10.0.0.0/8 Private network Used for local communications
                                    within a private network.
100.64.0.0/10 Private network Shared address space[3] for
                                    communications between a service
                                    provider and its subscribers
                                    when using a carrier-grade NAT.
127.0.0.0/8 Host Used for loopback addresses to
                                    the local host.
169.254.0.0/16 Subnet Used for link-local addresses
                                    between two hosts on a single
                                    link when no IP address is
                                    otherwise specified, such as
                                    would have normally been
                                    retrieved from a DHCP server.
172.16.0.0/12 Private network Used for local communications
                                    within a private network.
192.0.0.0/24 Private network IETF Protocol Assignments.
192.0.2.0/24 Documentation Assigned as TEST-NET-1,
                                    documentation and examples.
192.88.99.0/24 Internet Reserved. Formerly used for
                                    IPv6 to IPv4 relay
192.168.0.0/16 Private network Used for local communications
                                    within a private network.
198.18.0.0/15 Private network Used for benchmark testing of
                                    inter-network communications
                                    between two separate subnets.
198.51.100.0/24 Documentation Assigned as TEST-NET-2,
                                    documentation and examples.
203.0.113.0/24 Documentation Assigned as TEST-NET-3,
                                    documentation and examples.
224.0.0.0/4 Internet In use for IP multicast.
240.0.0.0/4 Internet Reserved for future use.
255.255.255.255/32 Subnet Reserved for the "limited
                                    broadcast" destination address.

IPv6
Address block Usage Purpose
::/0 Routing Default route.
::/128 Software Unspecified address.
::1/128 Host Loopback address to local host.
::ffff:0:0/96 Software IPv4 mapped addresses.
::ffff:0:0:0/96 Software IPv4 translated addresses.
64:ff9b::/96 Global Internet IPv4/IPv6 translation.
100::/64 Routing Discard prefix.
2001::/32 Global Internet Teredo tunneling.
2001:20::/28 Software ORCHIDv2.
2001:db8::/32 Documentation Addresses used in documentation
                                    and example source code.
2002::/16 Global Internet The 6to4 addressing scheme
fc00::/7 Private network Unique local address.
fe80::/10 Link Link-local address.
ff00::/8 Global Internet Multicast address.

Hi,

sorry - but why would you want to block Teredo / 6to4?

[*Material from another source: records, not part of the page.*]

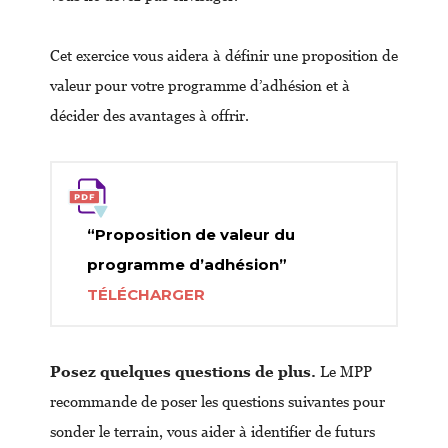
Cet exercice vous aidera à définir une proposition de
valeur pour votre programme d’adhésion et à
décider des avantages à offrir.
“Proposition de valeur du
programme d’adhésion”
TÉLÉCHARGER
Posez quelques questions de plus.
Le MPP
recommande de poser les questions suivantes pour
sonder le terrain, vous aider à identifier de futurs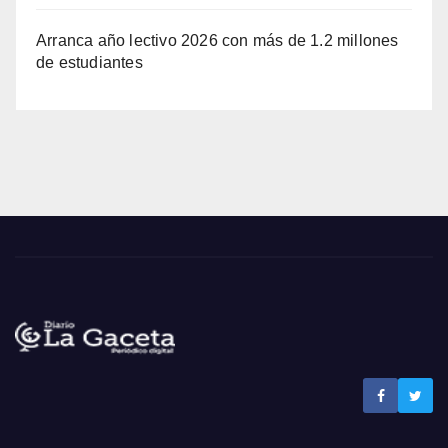
Arranca año lectivo 2026 con más de 1.2 millones
de estudiantes
Noticias La Gaceta
Noticias de El Salvador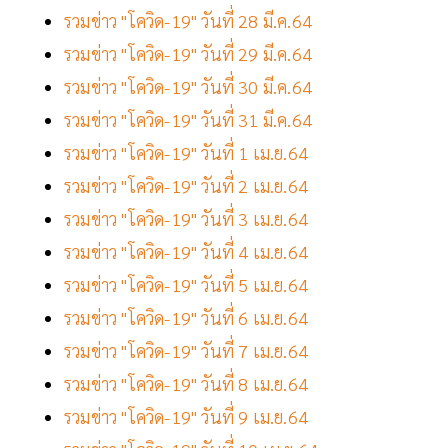
รวมข่าว "โควิด-19" วันที่ 28 มี.ค.64
รวมข่าว "โควิด-19" วันที่ 29 มี.ค.64
รวมข่าว "โควิด-19" วันที่ 30 มี.ค.64
รวมข่าว "โควิด-19" วันที่ 31 มี.ค.64
รวมข่าว "โควิด-19" วันที่ 1 เม.ย.64
รวมข่าว "โควิด-19" วันที่ 2 เม.ย.64
รวมข่าว "โควิด-19" วันที่ 3 เม.ย.64
รวมข่าว "โควิด-19" วันที่ 4 เม.ย.64
รวมข่าว "โควิด-19" วันที่ 5 เม.ย.64
รวมข่าว "โควิด-19" วันที่ 6 เม.ย.64
รวมข่าว "โควิด-19" วันที่ 7 เม.ย.64
รวมข่าว "โควิด-19" วันที่ 8 เม.ย.64
รวมข่าว "โควิด-19" วันที่ 9 เม.ย.64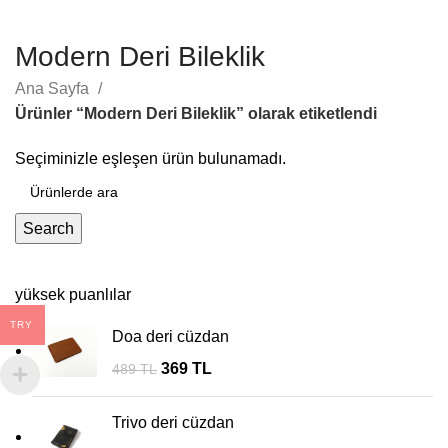
Modern Deri Bileklik
Ana Sayfa
Ürünler “Modern Deri Bileklik” olarak etiketlendi
Seçiminizle eşleşen ürün bulunamadı.
Search
yüksek puanlılar
TRY
Doa deri cüzdan
Orijinal
Şu
369
TL
489
TL
fiyat:
andaki
489 TL.
fiyat:
Trivo deri cüzdan
369 TL.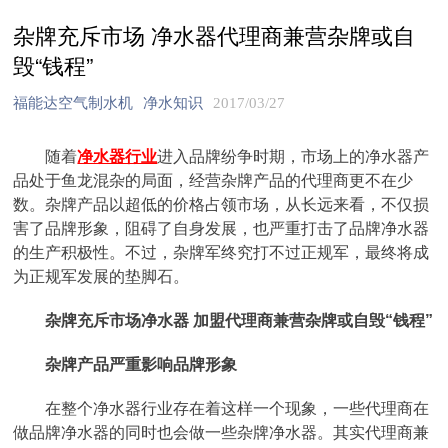
杂牌充斥市场 净水器代理商兼营杂牌或自
毁“钱程”
福能达空气制水机
净水知识
2017/03/27
随着
净水器行业
进入品牌纷争时期，市场上的净水器产
品处于鱼龙混杂的局面，经营杂牌产品的代理商更不在少
数。杂牌产品以超低的价格占领市场，从长远来看，不仅损
害了品牌形象，阻碍了自身发展，也严重打击了品牌净水器
的生产积极性。不过，杂牌军终究打不过正规军，最终将成
为正规军发展的垫脚石。
杂牌充斥市场净水器 加盟代理商兼营杂牌或自毁“钱程”
杂牌产品严重影响品牌形象
在整个净水器行业存在着这样一个现象，一些代理商在
做品牌净水器的同时也会做一些杂牌净水器。其实代理商兼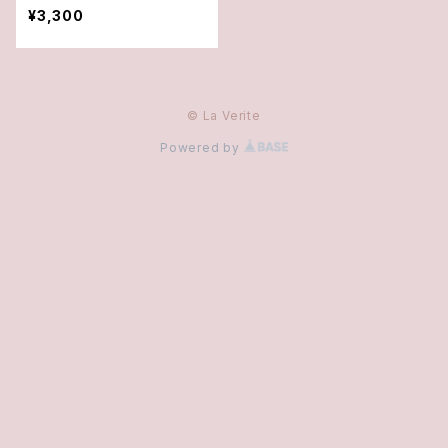
¥3,300
© La Verite
Powered by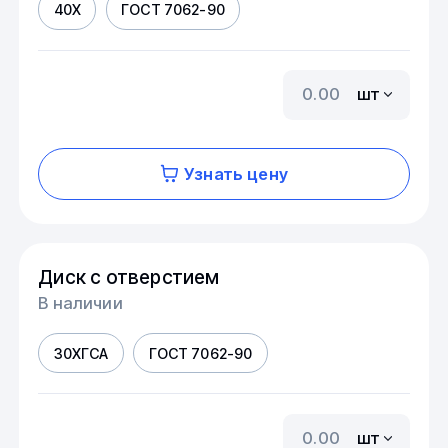
40Х
ГОСТ 7062-90
шт
Узнать цену
Диск с отверстием
В наличии
30ХГСА
ГОСТ 7062-90
шт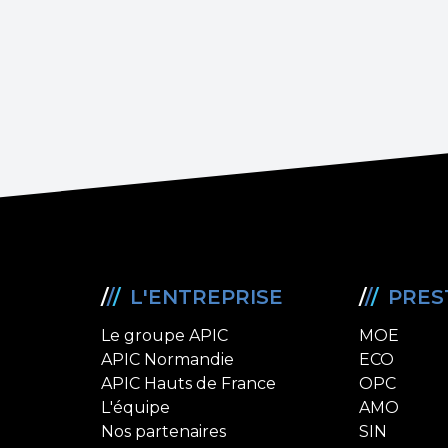
/
/
/
L'ENTREPRISE
/
/
/
PRES
Le groupe APIC
MOE
APIC Normandie
ECO
APIC Hauts de France
OPC
L'équipe
AMO
Nos partenaires
SIN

https://www.team-cymru.com/bogon-reference-http.html

The following list is what I’m thinking of using for blocking traffic
between an edge router acting as a firewall and an ISP/upstream. This
table is limited to address blocks only; TCP/UDP port filtering, and IP
protocol filtering, is a separate discussion. This is for an
implementation of BCP-38 recommendations.

BCP-38 as it applies to outbound traffic is more about blocking SOURCE IP addresses. You should block everything whose source IP address is not within your assigned address space.

100.64.0.0/10 Private network Shared address space[3] for
communications between a service
provider and its subscribers
when using a carrier-grade NAT.

This space is set aside for your ISP to use. like RFC1918 but for ISPs. It is not specifically CGNAT. Unless you are an ISP using this space, you should not block destinations in this space.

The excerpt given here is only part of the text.